David Young, a senior scientist at NREL whose expertise lies with solar technology, had a eureka moment in coming up with the notion to use old oil and gas well sites for storage. “I was taking a shower and I dreamed up the idea,” Young explains. “That’s how I got involved. I just was thinking about these million-dollar holes in the ground. There were so many of them out on the Front Range here and I thought there’s got to be something we can do with those things.”
Young took his idea to Augustine. Together, along with Henry Johnston, a veteran of the oil and gas industry who worked at NREL for six years before retiring at the end of January, they examined the idea in detail. They published two papers detailing their work late last year and were awarded a patent protecting the process.
Horizontal wells have become the industry standard, with multiple wells drilled from a single pad. The volume produced outpaces vertical wells, but the amount of oil and natural gas yielded by horizontal wells declines over a short time span. Active wells can quickly become inactive.
“These horizontal wells deplete rapidly,” Johnston, who worked at Shell for 31 years before joining NREL, adds. “They can go from ten million cubic square feet a day the first year to three million cubic square feet a day the second year, so they can lose a lot of their production early.”
Eventually, the wells become so depleted it does not pay to keep them going. These wells can then sit idle or plugged with cement. Researchers at NREL and Mines determined unplugged wells could serve as reservoirs for compressed natural gas.

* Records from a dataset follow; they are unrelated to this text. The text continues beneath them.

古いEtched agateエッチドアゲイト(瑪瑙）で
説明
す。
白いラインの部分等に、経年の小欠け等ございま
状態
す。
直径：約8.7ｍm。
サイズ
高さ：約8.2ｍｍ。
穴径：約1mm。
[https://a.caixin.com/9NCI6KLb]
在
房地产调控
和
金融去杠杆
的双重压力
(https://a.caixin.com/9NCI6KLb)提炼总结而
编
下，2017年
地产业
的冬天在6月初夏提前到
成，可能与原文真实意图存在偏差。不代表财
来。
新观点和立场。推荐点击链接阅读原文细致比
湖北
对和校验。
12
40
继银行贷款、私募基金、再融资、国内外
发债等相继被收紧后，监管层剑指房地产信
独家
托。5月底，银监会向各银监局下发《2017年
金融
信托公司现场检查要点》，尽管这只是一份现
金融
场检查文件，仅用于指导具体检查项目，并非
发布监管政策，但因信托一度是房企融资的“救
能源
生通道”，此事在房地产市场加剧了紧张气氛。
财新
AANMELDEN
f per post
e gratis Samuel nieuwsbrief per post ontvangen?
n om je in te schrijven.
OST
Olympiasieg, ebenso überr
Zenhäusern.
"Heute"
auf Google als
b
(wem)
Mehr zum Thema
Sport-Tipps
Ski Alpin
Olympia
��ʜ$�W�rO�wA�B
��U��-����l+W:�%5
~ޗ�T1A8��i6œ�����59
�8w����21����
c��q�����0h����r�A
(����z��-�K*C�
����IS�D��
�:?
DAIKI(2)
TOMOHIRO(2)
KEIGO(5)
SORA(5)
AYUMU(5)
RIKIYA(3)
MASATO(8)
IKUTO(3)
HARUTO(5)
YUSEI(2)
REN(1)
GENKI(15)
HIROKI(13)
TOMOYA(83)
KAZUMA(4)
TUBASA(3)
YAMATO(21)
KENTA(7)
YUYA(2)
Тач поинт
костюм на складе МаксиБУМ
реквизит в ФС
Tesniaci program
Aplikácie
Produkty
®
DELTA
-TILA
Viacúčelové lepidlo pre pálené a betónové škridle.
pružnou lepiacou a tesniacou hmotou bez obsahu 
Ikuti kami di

Unplugged wells can be injected with compressed natural gas, researchers at NREL and Mines determined after conducting multiple rounds of computer simulations. Writing in the Journal of Energy Resources Technology, the scientists predicted the technology would work for both short-term and long-term energy storage. NREL researchers followed that November paper with an article in iScience a month later that analysed the potential costs.
Augustine said the next step involves setting up a pilot project to bring computer modelling into the real world. Beyond that remains the issue of transmission lines. “The other thing we need is a good study of how many new wells that are out there that would be a good fit for this technology,” he continues.
The number of active horizontal wells has jumped from about 9,000 in 2000 to more than a quarter-million in 2017. The Department of Energy’s Geothermal Technologies Office, which funded the research conducted by Augustine and his colleagues, is separately investing in the possible use of inactive wells for geothermal energy.
Idea first touched on air
The NREL researchers initially considered injecting compressed air into the old wells. Augustine took that idea through the Department of Energy’s Energy I-Corps program in 2016. The program helps researchers determine the potential market for their technology. What Augustine discovered was adding air into a natural gas well carries a risk of sparking an explosion. In addition, “when it comes back out, it’s going to have natural gas mixed with it. What do you do with that?” So they chose natural gas because of its availability and compatibility with the reservoir.
“We want to start the program with natural gas because it is easy and I think the people who own the wells, they would get on board a lot easier,” Young says. “Eventually, as you prove out the idea, you gradually shift over to a different gas to run the system. CO2 would work. Nitrogen would work. Hydrogen. If you use CO2 that could also be part of a carbon capture cycle.”
Using compressed air as energy storage requires additional steps, including cooling the air after the compression stage and preheating it before releasing it. Projects using compressed air also can take years to build and cost hundreds of millions of dollars. By taking advantage of existing wells, a pilot site that uses natural gas can be installed for a few million dollars within months, the scientists estimated.
Their calculations show that depending upon the temperature and pressure in the well, the use of compressed natural gas to produce electricity can generate from hundreds of kilowatts to nearly a megawatt of power.
The technology, dubbed REFRAES (for REpurposed FRAcked wells for Energy Storage), relies on a four-phase process. In the first step, the gas is injected into the reservoir at a constant flowing bottomhole pressure to store energy. The well is then shut in so that the gas cannot escape. Next, the gas is produced from the reservoir at a constant pressure to generate electricity. Finally, there is a recovery period during which the well is again shut in. After the recovery period, the storage cycle is repeated.
In the short term, the process can provide six hours of electricity. For longer, or seasonal, needs, the researchers calculate it can offer 90 days of electricity. “Seasonal energy storage is very, very limited,” Young said. “There are only a few technologies that can do that. Pumped hydro would be one of those. This technology represents a possibility of being able to have very long-term storage, so we’re excited about that part of it.”
Pumped hydro, in which water flowing downhill generates electricity, can return 70 to 85 per cent of the stored energy. NREL researchers calculated the efficiency of REFRAES at about 40 to 70 per cent. The levelized cost of storage using natural gas could be as low as to $80 to $270 per megawatt-hour, while for pumped hydro it is $225.
Another advantage the REFRAES technology has over pumped hydro and the two reservoirs that it requires is its ability to be expanded. With multiple wells drilled on a single site, the method of storing natural gas can grow as needed by tying in additional holes, Augustine said. If a single well can store 500 kilowatts of energy, for example, adding each subsequent well increases the available storage capacity.
“That’s something I think that’s important to know,” Augustine said. “It can scale as needed.”